Es hat sich einiges verändert in letzter Zeit in ihrem durchgeplanten und durchgetakteten Leben und sie hat etwas sehr Kostbares hinzugewonnen. „Zeit“, sagt Müller-Wieland, „Qualitätszeit“.
Es gebe neuerdings täglich eine „Janne-Stunde“, erzählt sie im Gespräch mit der MOPO. „Da mache ich Dinge, die mir wichtig sind.
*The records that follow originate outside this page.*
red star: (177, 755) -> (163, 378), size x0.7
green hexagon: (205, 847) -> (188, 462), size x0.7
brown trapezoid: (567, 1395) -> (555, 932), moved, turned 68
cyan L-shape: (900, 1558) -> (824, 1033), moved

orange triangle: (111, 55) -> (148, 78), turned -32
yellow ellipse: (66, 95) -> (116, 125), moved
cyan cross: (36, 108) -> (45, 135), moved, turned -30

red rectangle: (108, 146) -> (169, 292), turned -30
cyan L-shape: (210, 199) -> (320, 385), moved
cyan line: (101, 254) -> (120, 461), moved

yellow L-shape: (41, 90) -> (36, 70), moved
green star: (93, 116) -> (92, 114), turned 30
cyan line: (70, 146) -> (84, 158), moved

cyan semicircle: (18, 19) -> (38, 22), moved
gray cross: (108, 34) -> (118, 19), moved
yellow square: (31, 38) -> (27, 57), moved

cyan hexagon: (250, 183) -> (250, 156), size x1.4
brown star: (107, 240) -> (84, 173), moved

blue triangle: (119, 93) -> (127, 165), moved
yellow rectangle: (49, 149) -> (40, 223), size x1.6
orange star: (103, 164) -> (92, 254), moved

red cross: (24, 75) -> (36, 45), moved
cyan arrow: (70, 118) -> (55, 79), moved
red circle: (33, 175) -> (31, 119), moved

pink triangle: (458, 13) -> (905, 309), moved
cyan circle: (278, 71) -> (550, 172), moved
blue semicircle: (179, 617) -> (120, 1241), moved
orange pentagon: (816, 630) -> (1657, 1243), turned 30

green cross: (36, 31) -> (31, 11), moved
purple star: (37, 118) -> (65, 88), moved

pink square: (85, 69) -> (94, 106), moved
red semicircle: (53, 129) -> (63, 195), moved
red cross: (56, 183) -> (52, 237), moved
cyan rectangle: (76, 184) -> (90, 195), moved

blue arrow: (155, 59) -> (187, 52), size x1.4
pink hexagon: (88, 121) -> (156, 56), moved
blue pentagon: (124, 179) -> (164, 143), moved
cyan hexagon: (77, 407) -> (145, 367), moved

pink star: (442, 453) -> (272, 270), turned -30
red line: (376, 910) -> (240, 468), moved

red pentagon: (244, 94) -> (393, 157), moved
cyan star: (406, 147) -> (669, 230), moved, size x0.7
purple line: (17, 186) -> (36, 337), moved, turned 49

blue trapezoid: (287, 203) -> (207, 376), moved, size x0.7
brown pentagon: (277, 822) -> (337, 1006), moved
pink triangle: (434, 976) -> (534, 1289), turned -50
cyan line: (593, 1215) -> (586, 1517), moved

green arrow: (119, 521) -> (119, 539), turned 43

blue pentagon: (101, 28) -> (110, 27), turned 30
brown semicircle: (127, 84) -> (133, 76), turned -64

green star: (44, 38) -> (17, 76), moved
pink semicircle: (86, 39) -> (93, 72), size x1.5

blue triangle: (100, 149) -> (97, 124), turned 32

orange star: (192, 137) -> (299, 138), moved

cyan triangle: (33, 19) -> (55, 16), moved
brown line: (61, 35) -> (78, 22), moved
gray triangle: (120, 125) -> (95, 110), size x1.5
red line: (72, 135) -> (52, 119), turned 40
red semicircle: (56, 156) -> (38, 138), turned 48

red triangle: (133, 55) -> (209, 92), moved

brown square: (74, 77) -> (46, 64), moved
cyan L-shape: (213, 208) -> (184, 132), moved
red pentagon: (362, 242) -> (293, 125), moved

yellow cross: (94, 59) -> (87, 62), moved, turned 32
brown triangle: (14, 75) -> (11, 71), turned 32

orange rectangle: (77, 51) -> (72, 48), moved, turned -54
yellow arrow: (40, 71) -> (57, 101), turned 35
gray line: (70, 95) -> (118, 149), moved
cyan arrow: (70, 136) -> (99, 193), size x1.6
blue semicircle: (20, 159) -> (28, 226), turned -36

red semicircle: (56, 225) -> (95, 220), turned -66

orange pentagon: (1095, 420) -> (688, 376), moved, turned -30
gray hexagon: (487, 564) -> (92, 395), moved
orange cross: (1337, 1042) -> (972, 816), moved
Ich lese ein Buch, lerne Spanisch oder mache es mir einfach gemütlich und lasse meinen Gedanken freien Lauf.“
Hamburger Hockey-Star Janne Müller-Wieland verschiebt Karriereende
Corona hat das Leben der 33-Jährigen entschleunigt, das seit 14 Jahren von Spielplänen, Reisen zu Turnieren, Länderspielen oder Lehrgängen und zuletzt auch beruflichen Terminen bestimmt war. Die Spielführerin des Uhlenhorster HC und Unternehmensgründerin arbeitet als Beraterin für Start-ups.
Corona hat Janne Müller-Wielands Leben entschleuningt
Der Sport-Lockdown, die Aussetzung des Spielbetriebes, das Trainingsverbot, die Diskussionen um die Olympischen Sommerspiele in Tokio und schließlich deren Verschiebung um ein Jahr seien „am Anfang mental belastend“ gewesen, erzählt Müller-Wieland. „Ich habe mich längst damit abgefunden, aber ich merke, dass das große Ziel fehlt.“
Olympia 2020, das besagte große Ziel der siebenmaligen Deutschen Meisterin. Es wären ihre vierten Spiele nach Peking 2008, London 2012 und Rio 2016, wo sie mit dem Gewinn der Bronzemedaille ihren bislang größten internationalen Erfolg gefeiert hatte.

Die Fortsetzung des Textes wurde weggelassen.